Reaffirming the state’s 50-tonne annual gold delivery target, Kambamura expressed confidence in surpassing the benchmark through tightened compliance frameworks.
“I think you have noticed some new policies that we came up with to make sure that every gram, every ounce of gold is delivered to the government. So as a minister, I’ll be looking to those deliverers with an eagle eye to see that every miner who is digging for gold has some meaningful returns to the government,” he said.
Beyond gold, Platinum Group Metals are enjoying a robust upward trajectory in 2026, primarily fuelled by severe, constrained mine outputs from primary producing regions, specifically South Africa and Russia.
Simultaneously, the lithium market has staged a massive recovery.

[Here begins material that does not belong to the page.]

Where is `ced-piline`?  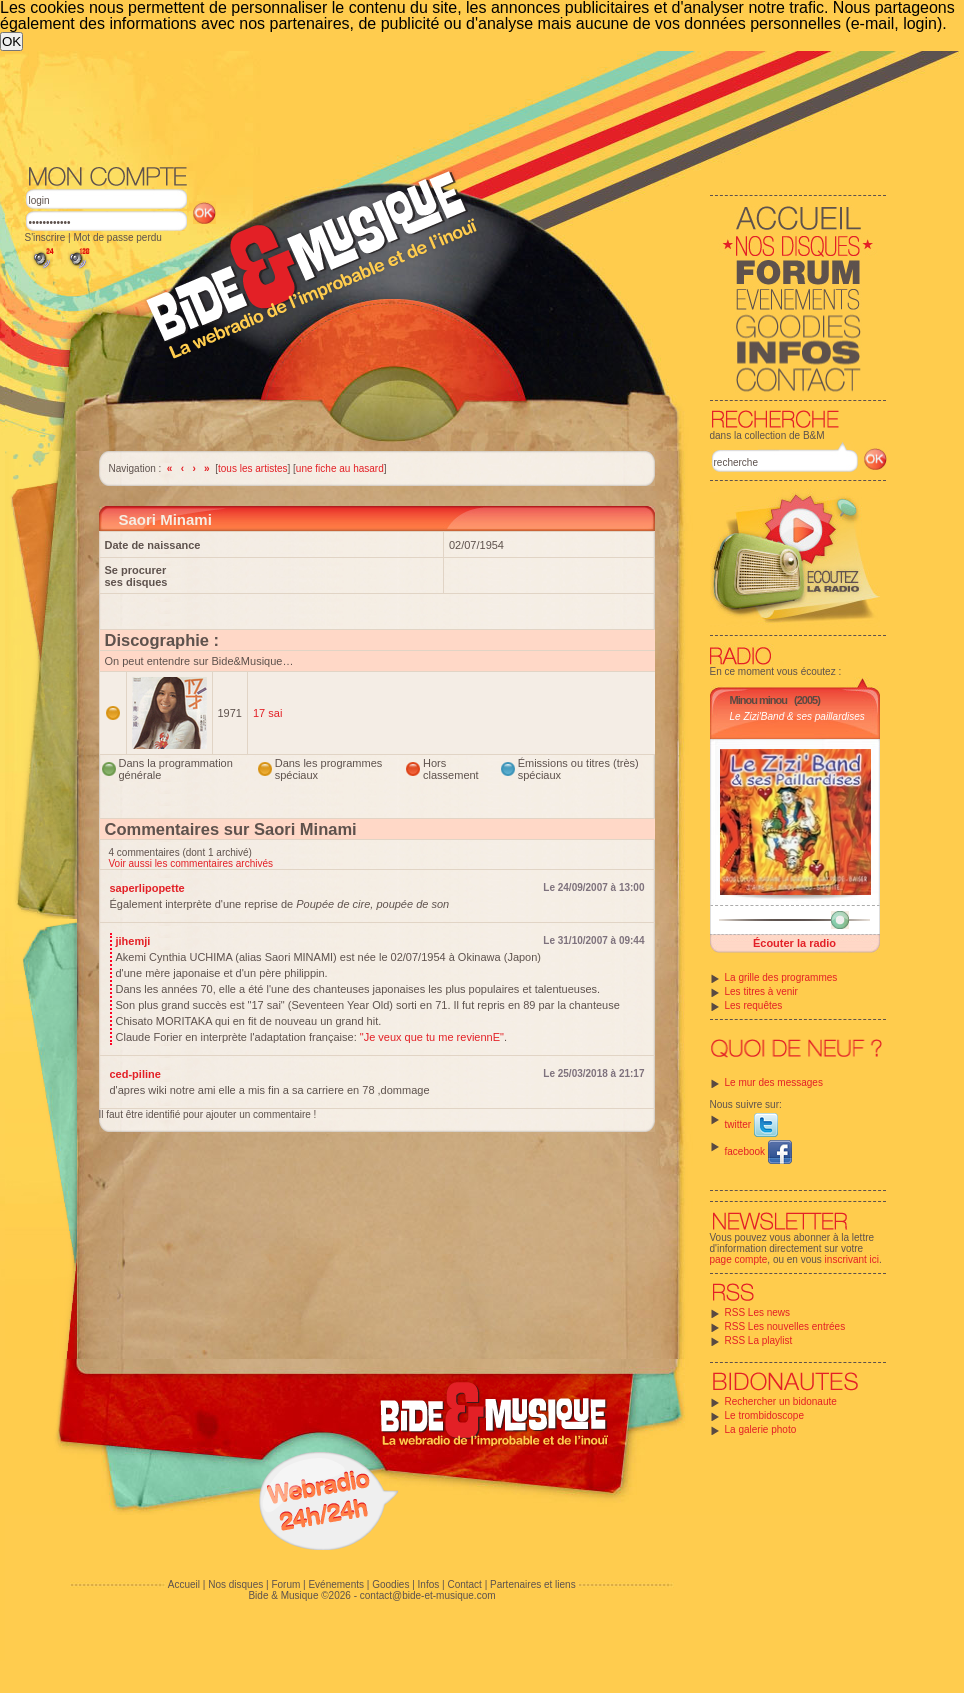 ced-piline is located at coordinates (135, 1074).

Following a prolonged price slump throughout 2024 and 2025 driven by market oversupply, early 2026 saw battery-grade lithium surge past US$16,000 per tonne, aggressively testing resistance at US$20,000 per tonne levels.
Addressing the critical issue of domestic beneficiation, Kambamura confirmed that Arcadia Lithium Zimbabwe, a subsidiary of Huayou Cobalt, is expanding its infrastructure to process lithium carbonate, a significantly higher-value upstream product.
“I had a meeting with them last week, and they told me that the new plant that they have put up at Arcadia, in Goromonzi, will also be producing lithium carbonate, which is more valuable,” he stated.
This strategic shift towards domestic processing is gaining industry-wide traction. Bikita Minerals is similarly scheduled to commission a state-of-the-art lithium sulphate plant next month, aligning with the government’s mandate to capture maximum export value.
“Government has taken bold steps to ensure that Zimbabwe’s minerals are increasingly beneficiated and value-added within our borders, so that our people—and not others—enjoy the full value of what God has placed beneath our soil,” Kambamura said.